Unfortunately not all doctors are trained mental health professionals and little have the resources to refer depressed patients to psychotherapy before reaching for the prescription pad.
In 2008 there were 36 million prescriptions for antidepressants, compared to just 18 millions ten years earlier. By 2020 it is predicted that depression is going to be the UK’s biggest health problem, with figures soaring above cancer and heart disease and the recession only furthering the issue.
It might genuinely be the case that prescription medication is the best option for you and in the event you are given this type of medication your GP needs to give you a long term plan so you know how long to expect to be on the drugs and what support you will receive when coming off them. Although they are not addictive withdrawal side effects will occur. You should have a review set up with the GP for a couple of weeks after you began taking the medication and its helpful to keep a list of any side effects so medication can be altered if needed.

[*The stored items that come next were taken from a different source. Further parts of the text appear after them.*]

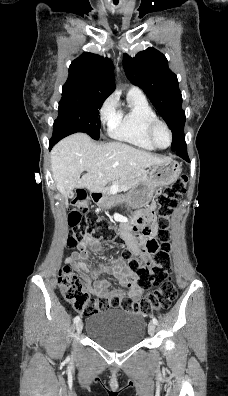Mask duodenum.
I'll list each match as a JSON object with an SVG mask.
<instances>
[{"instance_id":"duodenum-1","label":"duodenum","mask_w":228,"mask_h":396,"mask_svg":"<svg viewBox=\"0 0 228 396\" xmlns=\"http://www.w3.org/2000/svg\"><path fill=\"white\" fill-rule=\"evenodd\" d=\"M95 196L101 197V194L100 193H96Z\"/></svg>"}]
</instances>
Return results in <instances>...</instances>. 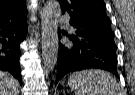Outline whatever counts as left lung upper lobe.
Segmentation results:
<instances>
[{
    "mask_svg": "<svg viewBox=\"0 0 135 95\" xmlns=\"http://www.w3.org/2000/svg\"><path fill=\"white\" fill-rule=\"evenodd\" d=\"M62 13H68L76 34L100 33L114 36L103 0H58Z\"/></svg>",
    "mask_w": 135,
    "mask_h": 95,
    "instance_id": "obj_1",
    "label": "left lung upper lobe"
}]
</instances>
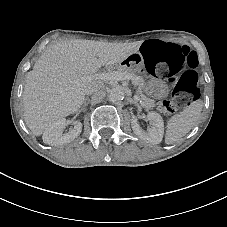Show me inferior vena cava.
<instances>
[{
    "instance_id": "1",
    "label": "inferior vena cava",
    "mask_w": 227,
    "mask_h": 227,
    "mask_svg": "<svg viewBox=\"0 0 227 227\" xmlns=\"http://www.w3.org/2000/svg\"><path fill=\"white\" fill-rule=\"evenodd\" d=\"M100 89L101 88L98 86L97 83H93L86 89V94L87 95L94 94L92 98L93 101L101 100L104 95V92L100 91Z\"/></svg>"
}]
</instances>
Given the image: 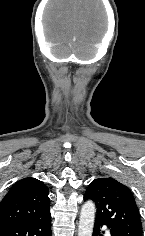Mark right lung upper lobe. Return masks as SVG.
<instances>
[{
  "label": "right lung upper lobe",
  "mask_w": 145,
  "mask_h": 236,
  "mask_svg": "<svg viewBox=\"0 0 145 236\" xmlns=\"http://www.w3.org/2000/svg\"><path fill=\"white\" fill-rule=\"evenodd\" d=\"M50 212L48 188L35 178L18 181L0 203V227L37 219Z\"/></svg>",
  "instance_id": "right-lung-upper-lobe-1"
}]
</instances>
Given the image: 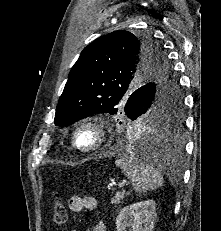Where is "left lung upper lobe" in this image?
I'll return each mask as SVG.
<instances>
[{
  "label": "left lung upper lobe",
  "instance_id": "5c2ea615",
  "mask_svg": "<svg viewBox=\"0 0 221 231\" xmlns=\"http://www.w3.org/2000/svg\"><path fill=\"white\" fill-rule=\"evenodd\" d=\"M135 93L140 98L132 107ZM123 108L128 117L146 114L160 126L182 121L180 88L164 48L150 35L117 30L84 48L54 122L65 126L96 113L117 115Z\"/></svg>",
  "mask_w": 221,
  "mask_h": 231
}]
</instances>
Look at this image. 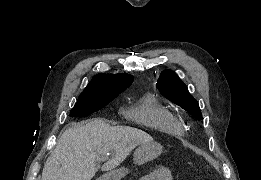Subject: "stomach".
Instances as JSON below:
<instances>
[{
	"instance_id": "stomach-1",
	"label": "stomach",
	"mask_w": 261,
	"mask_h": 180,
	"mask_svg": "<svg viewBox=\"0 0 261 180\" xmlns=\"http://www.w3.org/2000/svg\"><path fill=\"white\" fill-rule=\"evenodd\" d=\"M162 153V146L155 141H149L141 144L134 152V163L137 165H142L149 161L156 159ZM128 173L125 168H119L112 170L104 175H102L97 180H121Z\"/></svg>"
}]
</instances>
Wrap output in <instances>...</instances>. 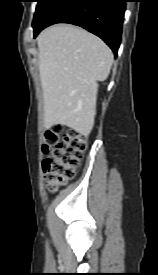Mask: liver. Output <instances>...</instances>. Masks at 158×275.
<instances>
[{
    "label": "liver",
    "instance_id": "6515ba94",
    "mask_svg": "<svg viewBox=\"0 0 158 275\" xmlns=\"http://www.w3.org/2000/svg\"><path fill=\"white\" fill-rule=\"evenodd\" d=\"M44 126H68L88 136L94 125L98 81L107 79L111 49L97 36L71 25H54L37 37Z\"/></svg>",
    "mask_w": 158,
    "mask_h": 275
}]
</instances>
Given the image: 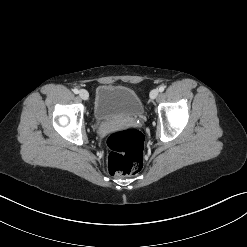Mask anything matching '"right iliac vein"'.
<instances>
[{
    "instance_id": "63e3f726",
    "label": "right iliac vein",
    "mask_w": 247,
    "mask_h": 247,
    "mask_svg": "<svg viewBox=\"0 0 247 247\" xmlns=\"http://www.w3.org/2000/svg\"><path fill=\"white\" fill-rule=\"evenodd\" d=\"M79 96L81 99L87 100L89 98V93L85 89H82L79 91Z\"/></svg>"
}]
</instances>
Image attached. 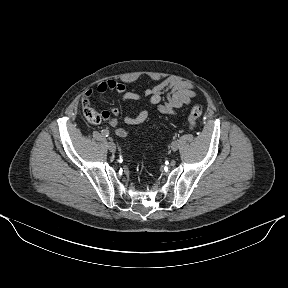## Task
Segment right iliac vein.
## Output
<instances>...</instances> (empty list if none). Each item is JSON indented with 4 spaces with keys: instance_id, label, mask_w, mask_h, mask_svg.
Listing matches in <instances>:
<instances>
[{
    "instance_id": "1",
    "label": "right iliac vein",
    "mask_w": 288,
    "mask_h": 288,
    "mask_svg": "<svg viewBox=\"0 0 288 288\" xmlns=\"http://www.w3.org/2000/svg\"><path fill=\"white\" fill-rule=\"evenodd\" d=\"M107 146H108V149H109L111 152L114 153V152L116 151V145H115L114 142L109 141L108 144H107Z\"/></svg>"
}]
</instances>
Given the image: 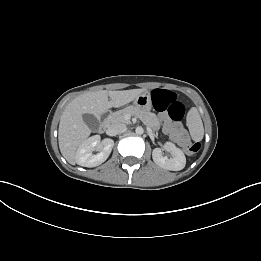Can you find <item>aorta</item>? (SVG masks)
Listing matches in <instances>:
<instances>
[{"label":"aorta","mask_w":261,"mask_h":261,"mask_svg":"<svg viewBox=\"0 0 261 261\" xmlns=\"http://www.w3.org/2000/svg\"><path fill=\"white\" fill-rule=\"evenodd\" d=\"M135 132H136V134L141 135V134H143L144 130H143V128H142L141 126H138V127L136 128Z\"/></svg>","instance_id":"obj_1"}]
</instances>
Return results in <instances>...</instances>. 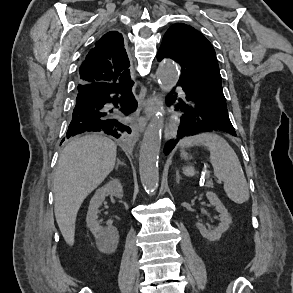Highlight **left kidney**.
<instances>
[{
  "mask_svg": "<svg viewBox=\"0 0 293 293\" xmlns=\"http://www.w3.org/2000/svg\"><path fill=\"white\" fill-rule=\"evenodd\" d=\"M206 197L209 200L210 204L216 208V210L220 213V223L219 226L216 227L214 230L207 229L203 224L196 223V227L200 231L201 235L208 239L209 241H218L222 234L228 230L232 218L229 215L227 209L222 204L218 196L211 191L206 192Z\"/></svg>",
  "mask_w": 293,
  "mask_h": 293,
  "instance_id": "left-kidney-1",
  "label": "left kidney"
}]
</instances>
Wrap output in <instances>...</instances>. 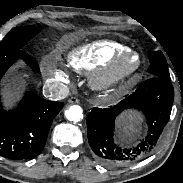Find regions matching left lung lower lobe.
<instances>
[{"instance_id": "0a47b994", "label": "left lung lower lobe", "mask_w": 183, "mask_h": 183, "mask_svg": "<svg viewBox=\"0 0 183 183\" xmlns=\"http://www.w3.org/2000/svg\"><path fill=\"white\" fill-rule=\"evenodd\" d=\"M174 99L170 78L154 76L135 92L111 108H93L87 116L88 141L97 159L107 165H119L151 153L166 126ZM141 110L146 117L148 134L135 147H121L114 142L116 117L125 109Z\"/></svg>"}]
</instances>
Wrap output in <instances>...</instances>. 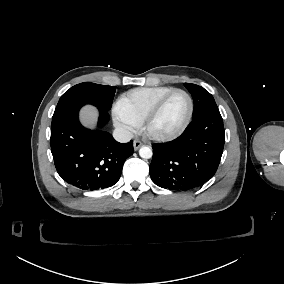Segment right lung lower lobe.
Segmentation results:
<instances>
[{"label":"right lung lower lobe","mask_w":284,"mask_h":284,"mask_svg":"<svg viewBox=\"0 0 284 284\" xmlns=\"http://www.w3.org/2000/svg\"><path fill=\"white\" fill-rule=\"evenodd\" d=\"M81 107H67L52 117L50 143L56 170L63 180L82 190L111 187L134 152L133 142L121 144L108 132L84 128L78 119ZM99 112L102 126L109 114Z\"/></svg>","instance_id":"98d812e1"}]
</instances>
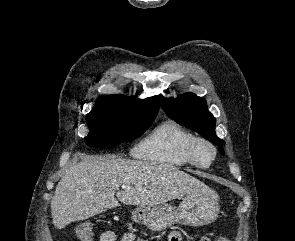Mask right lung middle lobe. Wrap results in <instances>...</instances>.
<instances>
[{"mask_svg": "<svg viewBox=\"0 0 295 241\" xmlns=\"http://www.w3.org/2000/svg\"><path fill=\"white\" fill-rule=\"evenodd\" d=\"M156 115L105 97L97 99L86 115L90 132L85 142L91 147H112L140 137Z\"/></svg>", "mask_w": 295, "mask_h": 241, "instance_id": "dd1d6c3e", "label": "right lung middle lobe"}]
</instances>
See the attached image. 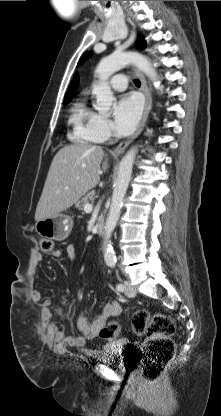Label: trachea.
I'll return each mask as SVG.
<instances>
[{
  "instance_id": "1",
  "label": "trachea",
  "mask_w": 221,
  "mask_h": 416,
  "mask_svg": "<svg viewBox=\"0 0 221 416\" xmlns=\"http://www.w3.org/2000/svg\"><path fill=\"white\" fill-rule=\"evenodd\" d=\"M134 84L137 86V87H139L140 86V80L139 79H136V80H134Z\"/></svg>"
}]
</instances>
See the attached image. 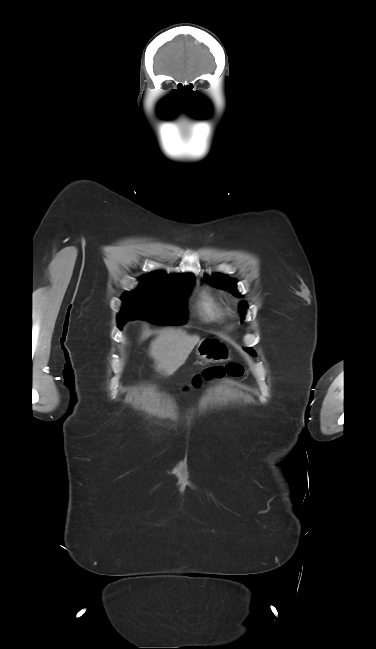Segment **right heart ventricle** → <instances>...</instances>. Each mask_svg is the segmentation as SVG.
Here are the masks:
<instances>
[{"label":"right heart ventricle","mask_w":376,"mask_h":649,"mask_svg":"<svg viewBox=\"0 0 376 649\" xmlns=\"http://www.w3.org/2000/svg\"><path fill=\"white\" fill-rule=\"evenodd\" d=\"M199 308L202 315L211 320H223L226 308L213 294L203 291L199 295Z\"/></svg>","instance_id":"e07e8e85"}]
</instances>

However, why not consider some alternatives for cases of mild and moderate depression. For example St John’s Wort (which is available from health food shops) is widely prescribed for depression in Germany and is recognised by the Royal College of Psychiatrists. Research also shows that exercising for 30 minutes a day significantly improves symptoms of depression with even ten minutes per day boosting your mood.
Certain charities such as Mind and Rethink can put you in touch with walking groups, gym buddies and boxing clubs depending on where you live. Both charities also offer discounted or free counselling such as cognitive behavioural therapy, or CBT, which helps you to change negative thought processes.